Saved entries:
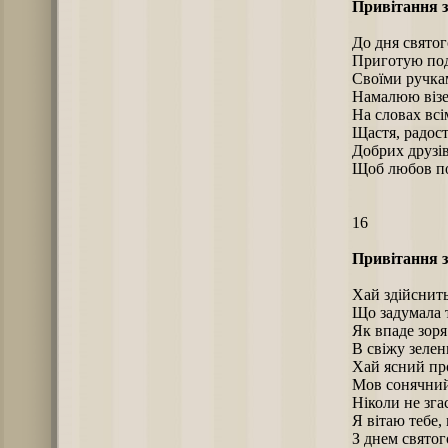
Привітання з
До дня свято
Приготую по
Своїми ручк
Намалюю візе
На словах вс
Щастя, радост
Добрих друзів
Щоб любов по
16
Привітання з
Хай здійснить
Що задумала 
Як впаде зоря
В свіжу зелен
Хай ясний пр
Мов сонячний
Ніколи не зга
Я вітаю тебе,
З днем свято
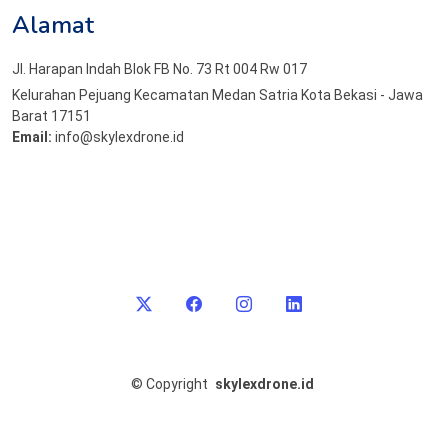
Alamat
Jl. Harapan Indah Blok FB No. 73 Rt 004 Rw 017
Kelurahan Pejuang Kecamatan Medan Satria Kota Bekasi - Jawa
Barat 17151
Email:
info@skylexdrone.id
©
Copyright
skylexdrone.id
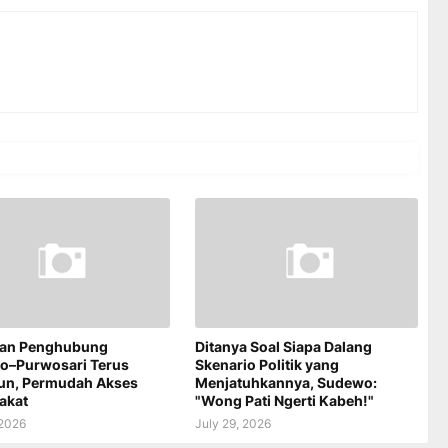
an Penghubung
Ditanya Soal Siapa Dalang
jo–Purwosari Terus
Skenario Politik yang
un, Permudah Akses
Menjatuhkannya, Sudewo:
akat
"Wong Pati Ngerti Kabeh!"
 2026
July 29, 2026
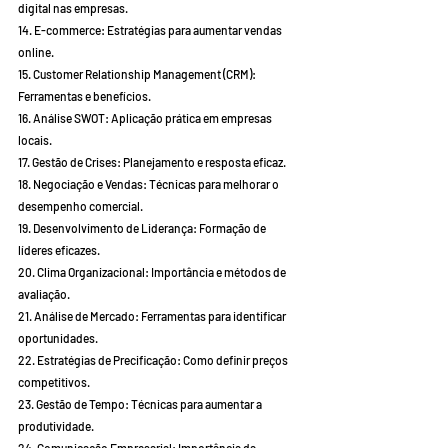
digital nas empresas.
14. E-commerce: Estratégias para aumentar vendas 
online.
15. Customer Relationship Management (CRM): 
Ferramentas e benefícios.
16. Análise SWOT: Aplicação prática em empresas 
locais.
17. Gestão de Crises: Planejamento e resposta eficaz.
18. Negociação e Vendas: Técnicas para melhorar o 
desempenho comercial.
19. Desenvolvimento de Liderança: Formação de 
líderes eficazes.
20. Clima Organizacional: Importância e métodos de 
avaliação.
21. Análise de Mercado: Ferramentas para identificar 
oportunidades.
22. Estratégias de Precificação: Como definir preços 
competitivos.
23. Gestão de Tempo: Técnicas para aumentar a 
produtividade.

TASK INSTRUCTIONS. Copy all records exactly; omit images.

EXERCISE RESPONSE.
Привітання з
До дня свято
Приготую по
Своїми ручк
Намалюю візе
На словах вс
Щастя, радост
Добрих друзів
Щоб любов по
16
Привітання з
Хай здійснить
Що задумала 
Як впаде зоря
В свіжу зелен
Хай ясний пр
Мов сонячний
Ніколи не зга
Я вітаю тебе,
З днем свято
Alamat
Jl. Harapan Indah Blok FB No. 73 Rt 004 Rw 017
Kelurahan Pejuang Kecamatan Medan Satria Kota Bekasi - Jawa
Barat 17151
Email:
info@skylexdrone.id
©
Copyright
skylexdrone.id
an Penghubung
Ditanya Soal Siapa Dalang
jo–Purwosari Terus
Skenario Politik yang
un, Permudah Akses
Menjatuhkannya, Sudewo:
akat
"Wong Pati Ngerti Kabeh!"
 2026
July 29, 2026
digital nas empresas.
14. E-commerce: Estratégias para aumentar vendas 
online.
15. Customer Relationship Management (CRM): 
Ferramentas e benefícios.
16. Análise SWOT: Aplicação prática em empresas 
locais.
17. Gestão de Crises: Planejamento e resposta eficaz.
18. Negociação e Vendas: Técnicas para melhorar o 
desempenho comercial.
19. Desenvolvimento de Liderança: Formação de 
líderes eficazes.
20. Clima Organizacional: Importância e métodos de 
avaliação.
21. Análise de Mercado: Ferramentas para identificar 
oportunidades.
22. Estratégias de Precificação: Como definir preços 
competitivos.
23. Gestão de Tempo: Técnicas para aumentar a 
produtividade.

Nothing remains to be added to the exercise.